Collecture is a brand new web and mobile lecture-capture solution with headquarters in Zürich. I was asked to create their corporate identity and develop a new UX/UI for the app and platform.
The Corporate Identity
After an initial period of gathering inspiration and sketching wildly, I arrived at a proposed logo mark that suggested the Zen “Enso” which reflected the simplicity of use for which the product strove on the one hand, as well as the fact that the founder of the company is an ordained Zen monk.
Early logo sketches and a first version.
What we quickly found, though, was that the detail of the brush stroke didn’t translate to smaller use cases—such as mobile app icons. I began an exploration to adapt the physically nuanced Enso to something more iconic.
The final logo.
I reduced the brush stroke to five concentric, open rings which narrow along their length. One ring for each finger on a human hand. This has the combined effect of resembling the “C” in Collecture, as well as suggesting a circular “swiping” gesture that evokes the act of collecting.
The primary colors—bright blue and green—are there to evoke positivity, trust, and institutional reliability.
Product Design
The first version of the Collecture app was essentially a technical prototype, built with React Native and a Material Design framework. As such, some of the interactions followed the logic of the technical solution, rather than what was most convenient or intuitive for the user.

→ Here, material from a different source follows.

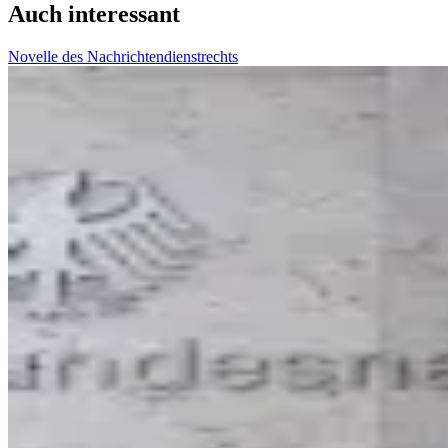
Auch interessant
Novelle des Nachrichtendienstrechts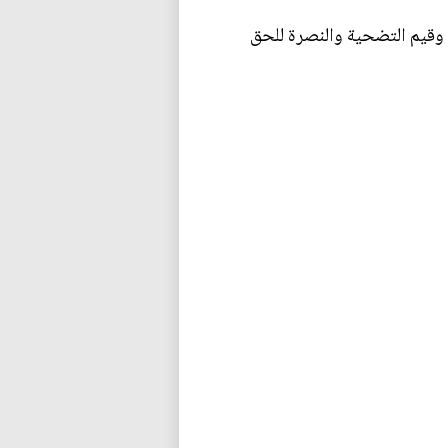
م، وقيم التضحية والنصرة للحق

For example, when viewing my list of recordings, the “play” button is hidden behind a floating action button, whereas most users expect to be able to click the recording list item in order to play it. Another example: the dat and time of the recording is stored as the “description” of the recording, which can be overwritten at any time by the user—after which point there’s no user-facing record of that important meta data.
high-fidelity prototype of the new UX.
I proposed a new UX and UI design based on my own test and feedback we were getting from beta users. One of the main differences is the separation of the UI between a permanent recording action area on top and a file viewer on the bottom. This allows the user—normally a teacher or professor who may have only a few minutes between lectures—to quickly begin a new recording without having to relocate herself within the app.
I built a high-fidelity prototype to share and test these new design concepts. You can see me talk a little bit about my process for creating that prototype at a Web Zürich Meetup here: https://www.youtube.com/watch?v=yK1vIqm11nQ.
Landing Page
In advance of a big produce pitch, I created a simple landing page which told the “story” of Collecture’s features using animated SVG illustrations. In the process, I discovered an exciting feature of the SVG specification called the “Foreign Object” tag, which allows you to embed external markup inside an SVG.
First version of the Collecture landing page with animated SVGs.
Early Collecture Landing Page Design.